───── DATA FOR REVIEW

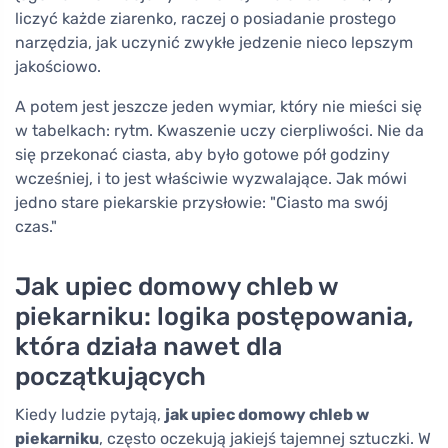
liczyć każde ziarenko, raczej o posiadanie prostego
narzędzia, jak uczynić zwykłe jedzenie nieco lepszym
jakościowo.
A potem jest jeszcze jeden wymiar, który nie mieści się
w tabelkach: rytm. Kwaszenie uczy cierpliwości. Nie da
się przekonać ciasta, aby było gotowe pół godziny
wcześniej, i to jest właściwie wyzwalające. Jak mówi
jedno stare piekarskie przysłowie: "Ciasto ma swój
czas."
Jak upiec domowy chleb w
piekarniku: logika postępowania,
która działa nawet dla
początkujących
Kiedy ludzie pytają,
jak upiec domowy chleb w
piekarniku
, często oczekują jakiejś tajemnej sztuczki. W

──────────

Once the pictures are set aside, give the rest of the listing again exactly.

**ANSWER TO THIS PROBLEM:**
liczyć każde ziarenko, raczej o posiadanie prostego
narzędzia, jak uczynić zwykłe jedzenie nieco lepszym
jakościowo.
A potem jest jeszcze jeden wymiar, który nie mieści się
w tabelkach: rytm. Kwaszenie uczy cierpliwości. Nie da
się przekonać ciasta, aby było gotowe pół godziny
wcześniej, i to jest właściwie wyzwalające. Jak mówi
jedno stare piekarskie przysłowie: "Ciasto ma swój
czas."
Jak upiec domowy chleb w
piekarniku: logika postępowania,
która działa nawet dla
początkujących
Kiedy ludzie pytają,
jak upiec domowy chleb w
piekarniku
, często oczekują jakiejś tajemnej sztuczki. W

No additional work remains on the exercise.